Published on 13th Apr 2023
Is the government's outcome-focused plan ambitious enough?
On 30 March 2023, after a nine-month delay, the UK government published the Economic Crime Plan 2: 2023-2026 (ECP2) intending to build on the first Economic Crime Plan, 2019-2022 (published in 2019) by "delivering real-world outcomes to cut crime, protect our national security, and support the UK’s legitimate economic growth and competitiveness".
ECP2, aims to recover an extra £1 billion in criminal assets over the next decade (£100 million per year). The plan will be funded from money paid for the Economic Crime Levy by anti-money laundering-regulated firms and by government investment. However, the funding for the measure has been criticised for not apparently allocating new government investment, with fears that government monies will not match those of the private sector. ECP2 will sit alongside the government's forthcoming anti-corruption strategy and above the forthcoming fraud strategy.
The first Economic Crime Plan set out a requirement for the public and private sectors to, amongst other things, "jointly deliver a holistic plan that defends the UK against economic crime". ECP2 is intended to build on this partnership and direct greater focus on impacts and outcomes in order to cut crime; protect national security and support the UK's economic growth.
ECP2 has three main, tangible outcomes:
- Reduce money laundering and recover more criminal assets.
- Combat kleptocracy and drive down sanctions evasion.
- Cut fraud.
The government has proposed six key points to help achieve these outcomes, including the appointment of 475 new financial crime investigators, a reform of the UK's supervisory regime and new state of the art technology. The outcomes are intended to address the UK's economic losses due to money laundering, illicit cryptoasset transactions, fraud and sanctions evasion.
Estimated losses in the UK
ECP2 sets out the following figures in relation to estimated losses in the UK due to money laundering, cryptoassets and fraud:
- Over £110 billion is laundered through and within the UK or UK-registered companies.

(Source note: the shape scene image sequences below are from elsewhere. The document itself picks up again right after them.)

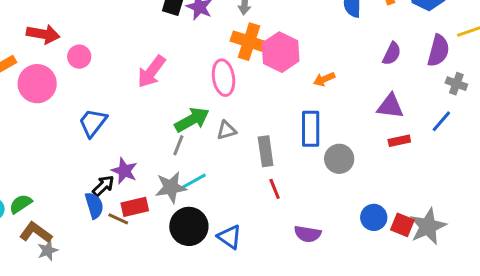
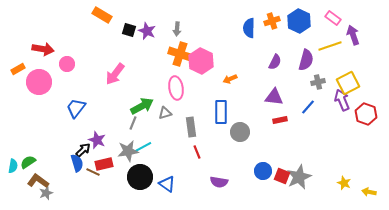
pink ellipse: (223, 78) -> (176, 88), moved
gray cross: (456, 84) -> (318, 82), turned -32

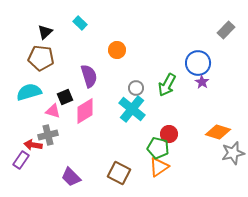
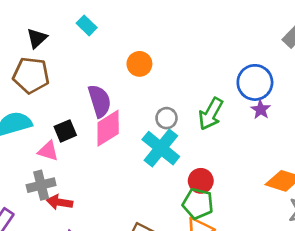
pink diamond: (85, 111) -> (108, 128), moved
red circle: (169, 134) -> (201, 181), moved
red arrow: (33, 145) -> (60, 202), moved

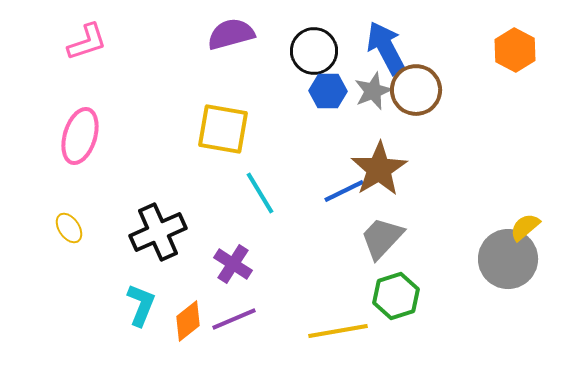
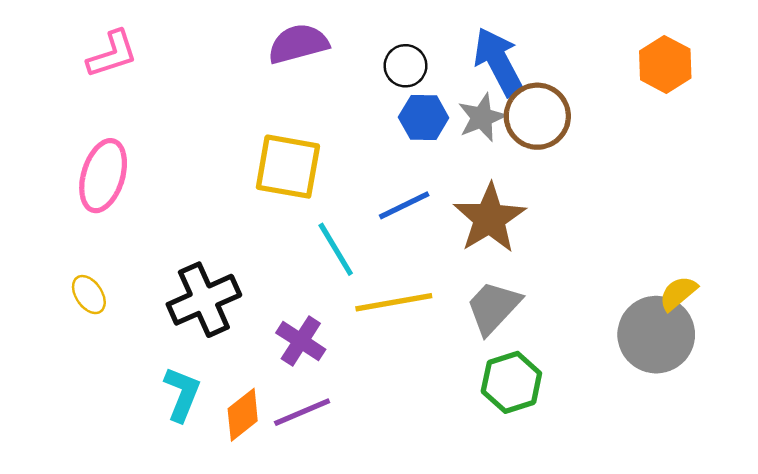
black circle: (314, 51) -> (405, 66), size x0.7
blue line: (344, 191) -> (404, 205), moved
yellow line: (338, 331) -> (394, 302), moved

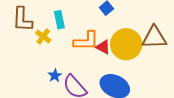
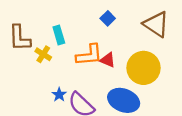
brown triangle: (154, 37) -> (156, 24), moved, turned 40
yellow circle: (126, 44) -> (144, 68), moved

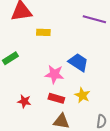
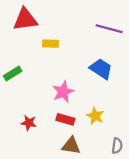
blue trapezoid: (78, 62) -> (101, 69), moved
pink star: (54, 74) -> (63, 92), turned -30

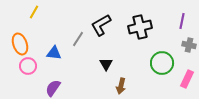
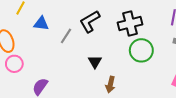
blue triangle: (54, 53) -> (41, 24), moved
green circle: (162, 63) -> (141, 50), moved

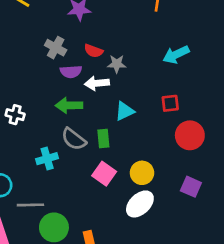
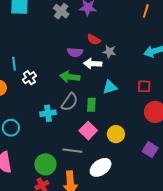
gray cross: (56, 48) -> (61, 11), moved
white cross: (15, 115) -> (29, 78), turned 32
gray semicircle: (74, 139) -> (70, 102), turned -102
white ellipse: (140, 204) -> (101, 167), moved
gray line: (30, 205) -> (72, 151), moved

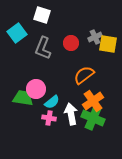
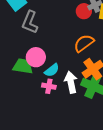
red circle: (71, 43) -> (84, 11), moved
gray L-shape: (43, 48) -> (30, 22), moved

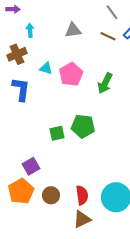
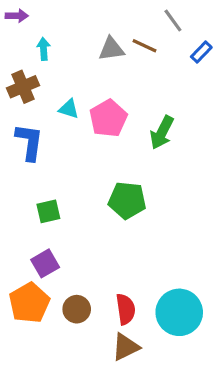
brown line: (108, 36) -> (145, 46), moved
green square: (57, 133) -> (48, 211), moved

A national risk assessment states that the scale of the threat of money laundering is growing and becoming more complex, with technology being used for communication, hiding crimes and hiding profits.
- At least £1.24 billion (1% of total cryptoasset transaction value) related to illicit cryptoasset transactions.

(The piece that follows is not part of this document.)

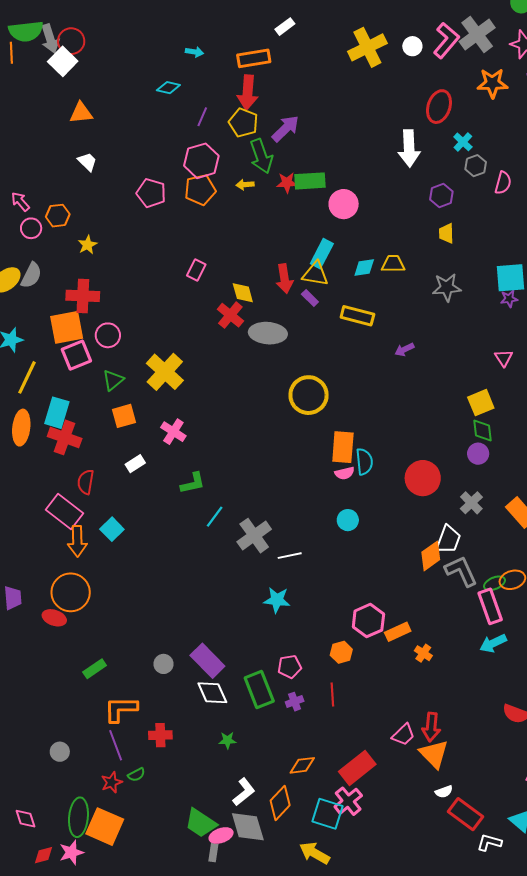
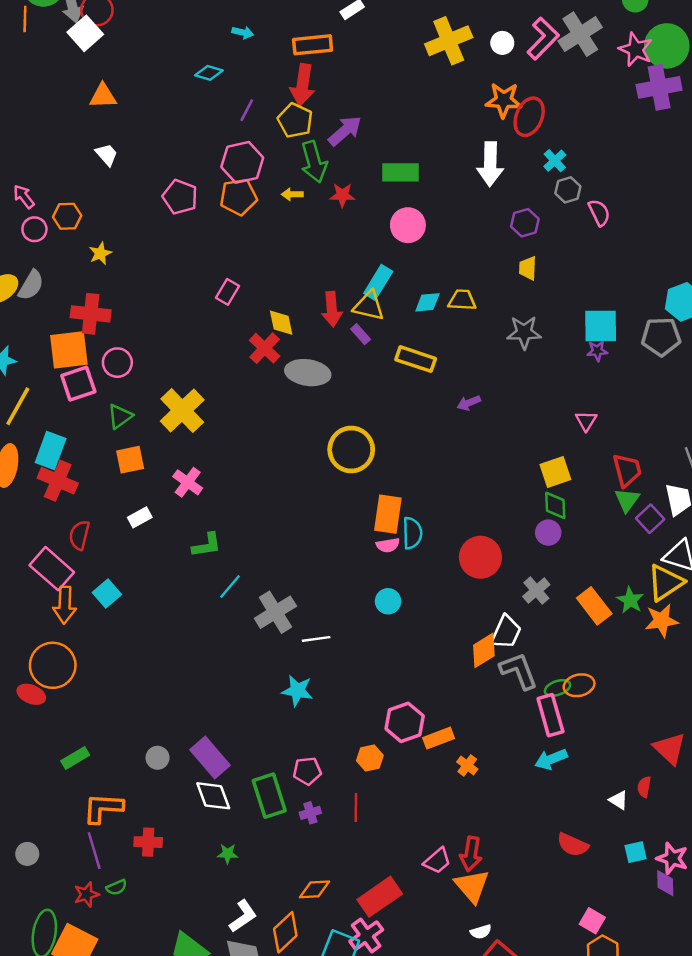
orange star: (492, 83) -> (504, 100), moved
green rectangle: (310, 181) -> (400, 172), moved
pink semicircle: (503, 183) -> (599, 213), turned -45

- Fraud accounted for 41% of all crime experienced by adults in England and Wales in the year ending September 2022, and 18% of UK businesses were victims on fraud in the three years prior to the 2020 Economic Crime Survey.
The government has confirmed that the plan is applicable to the entire UK, except where devolved governments hold different responses to economic crime (that is, in Scotland and Northern Ireland).
Osborne Clarke comment
ECP2, while a step in the right direction towards reducing financial crime in the UK, appears largely reactive rather than pro-active. The plan is based on previous years' figures, rather than anticipated future crime. It does not seek to pre-empt new trends or establish how the government might deal with new methods or trends of economic crime that emerge in the three years the plan will be in place.
Given the scale of losses known to result from fraud, the aim of recovering only £100 million per year in criminal assets might be considered modest. However, perhaps most worrying is the risk that, for all its worthy intentions, ECP2 may not have new government funding to assist in the fight against economic crime.